Edinburgh City Council, Fife Council, West Dunbartonshire Council and North Lanarkshire Council confirmed they furloughed directly employed staff, while 26 councils said they did not furlough a single employee.
Falkirk and Dundee councils failed to respond to Freedom of Information requests.
In total, at least £2.7 million has been saved by councils through the use of the job retention scheme, with Edinburgh saving £400,000, Fife around £1m, and North Lanarkshire £1.28m.
However, most councils chose not to use the furlough scheme, with both Glasgow and Aberdeen saying that they viewed their staff as not being eligible.
Edinburgh, Fife and North Lanarkshire said the majority of the workers furloughed were involved in income-generating activities such as caterers, tutors, those working cultural venues and parking attendants.
In total, more than 1,000 directly employed council staff were furloughed, with Edinburgh furloughing the most with 369 workers having their wages paid by the UK Government.
Fife, North Lanarkshire and West Dunbartonshire furloughed 251, 278 and 184 members of staff respectively.
Edinburgh said the reason for their high numbers was due to the council having more income-generating services and also employing more people overall, making their raw numbers appear large, but small in percentage terms.
None of the councils said definitively whether they would also take advantage of the Job Support Scheme announced by UK Chancellor Rishi Sunak, but both Fife and North Lanarkshire said it was “unlikely”, while Edinburgh said no final decision had been made.
Cllr Rob Munn, finance and resources convener at Edinburgh City Council, said they used the scheme to “reduce the level of lost income” and help protect jobs without impacting on other services.
He said: “Those members of staff who are furloughed have seen no reduction to their monthly income and we anticipate we’ll receive additional funding of more than £400,000 through the furlough scheme, at a time when Council finances are under significant pressure.
Cllr Joan Griffiths, Edinburgh’s finance and resources vice-convener, said: “We’re fairly unique as a local authority in that we have a number of income streams which help us to fund and provide essential services to the City.
"Certain council employees are in roles which are funded by the income they help us to generate, like some staff at the Usher Hall, in outdoor education centres or within our corporate catering team.
"They can’t carry out their usual duties just now due to our adherence to public health guidance and keeping a number of buildings closed. That means that, with the support of trade unions, the furlough scheme makes complete sense for us to access.”

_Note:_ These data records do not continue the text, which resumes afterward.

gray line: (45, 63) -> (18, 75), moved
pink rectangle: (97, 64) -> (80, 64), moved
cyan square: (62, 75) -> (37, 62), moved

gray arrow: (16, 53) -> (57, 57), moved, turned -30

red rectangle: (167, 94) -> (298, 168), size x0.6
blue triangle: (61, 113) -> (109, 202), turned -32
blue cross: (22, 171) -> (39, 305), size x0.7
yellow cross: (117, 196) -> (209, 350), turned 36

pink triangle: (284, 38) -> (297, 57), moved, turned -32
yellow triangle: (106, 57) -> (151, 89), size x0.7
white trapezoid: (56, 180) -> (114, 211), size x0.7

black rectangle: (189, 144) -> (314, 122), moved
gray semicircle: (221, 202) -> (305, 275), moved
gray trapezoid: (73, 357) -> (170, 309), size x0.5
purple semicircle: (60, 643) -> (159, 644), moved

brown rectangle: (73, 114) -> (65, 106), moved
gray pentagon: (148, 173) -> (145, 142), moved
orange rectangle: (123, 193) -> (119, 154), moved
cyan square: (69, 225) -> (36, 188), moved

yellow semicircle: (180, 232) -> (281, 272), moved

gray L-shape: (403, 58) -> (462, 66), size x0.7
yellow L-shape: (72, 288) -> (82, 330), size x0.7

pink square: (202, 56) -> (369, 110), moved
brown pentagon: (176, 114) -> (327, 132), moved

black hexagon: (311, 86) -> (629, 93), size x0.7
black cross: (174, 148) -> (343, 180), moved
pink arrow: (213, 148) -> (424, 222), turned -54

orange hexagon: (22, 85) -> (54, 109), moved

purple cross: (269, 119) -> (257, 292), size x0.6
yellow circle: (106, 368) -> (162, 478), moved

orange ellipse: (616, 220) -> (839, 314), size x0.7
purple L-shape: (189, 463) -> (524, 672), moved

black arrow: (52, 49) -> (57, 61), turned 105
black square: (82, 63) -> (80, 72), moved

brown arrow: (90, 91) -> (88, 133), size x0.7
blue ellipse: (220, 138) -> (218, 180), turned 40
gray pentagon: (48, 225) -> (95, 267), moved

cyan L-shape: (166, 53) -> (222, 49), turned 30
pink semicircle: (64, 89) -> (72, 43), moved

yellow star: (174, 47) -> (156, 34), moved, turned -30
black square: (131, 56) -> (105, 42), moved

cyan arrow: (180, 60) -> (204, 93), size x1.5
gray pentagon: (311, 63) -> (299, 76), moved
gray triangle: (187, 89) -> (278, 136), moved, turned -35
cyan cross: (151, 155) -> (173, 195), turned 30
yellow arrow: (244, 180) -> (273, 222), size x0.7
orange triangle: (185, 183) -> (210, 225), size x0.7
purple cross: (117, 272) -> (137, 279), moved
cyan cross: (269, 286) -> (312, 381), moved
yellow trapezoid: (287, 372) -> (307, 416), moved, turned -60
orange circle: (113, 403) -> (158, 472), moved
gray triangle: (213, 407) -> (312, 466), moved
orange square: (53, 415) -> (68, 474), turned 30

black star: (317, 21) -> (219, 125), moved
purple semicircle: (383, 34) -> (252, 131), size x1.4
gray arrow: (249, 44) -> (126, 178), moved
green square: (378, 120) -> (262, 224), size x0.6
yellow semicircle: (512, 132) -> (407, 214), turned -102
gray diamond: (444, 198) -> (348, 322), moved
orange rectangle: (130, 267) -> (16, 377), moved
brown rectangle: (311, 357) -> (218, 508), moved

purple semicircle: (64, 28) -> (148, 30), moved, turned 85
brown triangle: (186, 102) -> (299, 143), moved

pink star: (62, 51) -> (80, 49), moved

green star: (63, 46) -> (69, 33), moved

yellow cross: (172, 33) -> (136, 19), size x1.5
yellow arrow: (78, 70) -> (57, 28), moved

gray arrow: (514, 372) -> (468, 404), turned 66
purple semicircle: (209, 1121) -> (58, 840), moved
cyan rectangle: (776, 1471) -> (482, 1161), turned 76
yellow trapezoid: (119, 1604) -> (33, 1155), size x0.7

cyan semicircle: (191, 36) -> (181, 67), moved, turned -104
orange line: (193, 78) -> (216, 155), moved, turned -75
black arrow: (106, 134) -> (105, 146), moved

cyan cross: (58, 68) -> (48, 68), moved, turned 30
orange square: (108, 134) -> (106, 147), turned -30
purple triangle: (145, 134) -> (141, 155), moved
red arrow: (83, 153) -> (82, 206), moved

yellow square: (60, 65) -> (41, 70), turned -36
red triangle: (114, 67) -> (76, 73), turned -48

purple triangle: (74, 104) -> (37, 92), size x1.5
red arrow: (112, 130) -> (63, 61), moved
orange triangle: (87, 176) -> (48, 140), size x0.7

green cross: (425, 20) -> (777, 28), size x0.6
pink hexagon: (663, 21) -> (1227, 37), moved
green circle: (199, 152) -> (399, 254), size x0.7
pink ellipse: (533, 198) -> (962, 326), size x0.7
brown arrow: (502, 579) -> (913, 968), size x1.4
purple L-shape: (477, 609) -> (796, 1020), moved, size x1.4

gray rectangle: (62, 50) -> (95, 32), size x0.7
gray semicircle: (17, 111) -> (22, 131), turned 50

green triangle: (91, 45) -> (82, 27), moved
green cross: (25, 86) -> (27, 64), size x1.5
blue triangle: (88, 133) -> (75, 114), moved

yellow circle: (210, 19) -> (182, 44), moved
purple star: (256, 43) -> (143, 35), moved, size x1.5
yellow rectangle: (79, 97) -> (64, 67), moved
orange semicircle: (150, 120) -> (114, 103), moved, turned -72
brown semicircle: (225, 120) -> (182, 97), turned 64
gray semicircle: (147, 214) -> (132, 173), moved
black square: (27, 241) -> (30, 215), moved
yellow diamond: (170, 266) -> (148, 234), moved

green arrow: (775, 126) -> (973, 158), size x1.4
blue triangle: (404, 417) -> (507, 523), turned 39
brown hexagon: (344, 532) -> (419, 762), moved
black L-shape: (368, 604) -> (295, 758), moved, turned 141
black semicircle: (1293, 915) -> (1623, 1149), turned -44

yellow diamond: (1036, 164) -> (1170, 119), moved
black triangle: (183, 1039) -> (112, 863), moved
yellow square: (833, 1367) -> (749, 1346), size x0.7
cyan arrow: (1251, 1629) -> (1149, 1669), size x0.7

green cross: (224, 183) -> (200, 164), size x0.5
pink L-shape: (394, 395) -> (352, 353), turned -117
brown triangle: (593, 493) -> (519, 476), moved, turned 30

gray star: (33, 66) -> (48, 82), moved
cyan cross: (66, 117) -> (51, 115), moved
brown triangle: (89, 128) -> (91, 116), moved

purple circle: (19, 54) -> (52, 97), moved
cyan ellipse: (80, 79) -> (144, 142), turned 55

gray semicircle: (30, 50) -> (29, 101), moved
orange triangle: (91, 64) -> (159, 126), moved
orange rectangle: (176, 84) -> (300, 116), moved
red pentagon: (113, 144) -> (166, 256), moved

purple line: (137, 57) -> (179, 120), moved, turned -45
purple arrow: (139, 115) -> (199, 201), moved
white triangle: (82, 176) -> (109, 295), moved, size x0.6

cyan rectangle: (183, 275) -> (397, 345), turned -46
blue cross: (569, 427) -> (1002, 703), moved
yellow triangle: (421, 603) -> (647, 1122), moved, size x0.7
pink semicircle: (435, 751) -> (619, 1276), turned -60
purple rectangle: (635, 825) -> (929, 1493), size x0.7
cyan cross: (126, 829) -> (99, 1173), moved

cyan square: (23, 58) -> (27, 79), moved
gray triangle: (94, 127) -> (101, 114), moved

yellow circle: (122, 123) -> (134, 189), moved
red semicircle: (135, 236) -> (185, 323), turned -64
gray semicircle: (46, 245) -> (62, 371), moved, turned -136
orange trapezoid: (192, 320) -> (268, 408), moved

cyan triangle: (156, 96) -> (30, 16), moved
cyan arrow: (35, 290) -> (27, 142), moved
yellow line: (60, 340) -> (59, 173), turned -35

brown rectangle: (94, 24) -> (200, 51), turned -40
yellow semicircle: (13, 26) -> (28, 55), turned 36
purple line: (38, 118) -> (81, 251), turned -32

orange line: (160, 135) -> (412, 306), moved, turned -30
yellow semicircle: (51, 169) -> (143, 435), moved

A spokesman for Fife Council said: “Having considered the terms of the Coronavirus Job Retention Scheme, Fife Council liaised with the trade unions to make a claim under the scheme for a few specific groups of staff to recoup some of the council’s costs from this period.
"The basis for this decision were the areas where staffing costs are normally covered by external income that the service generates.
"Where only a percentage of the income for the service was generated by external income, we only claimed for that percentage of employees.”
West Dunbartonshire did not respond to a request for comment.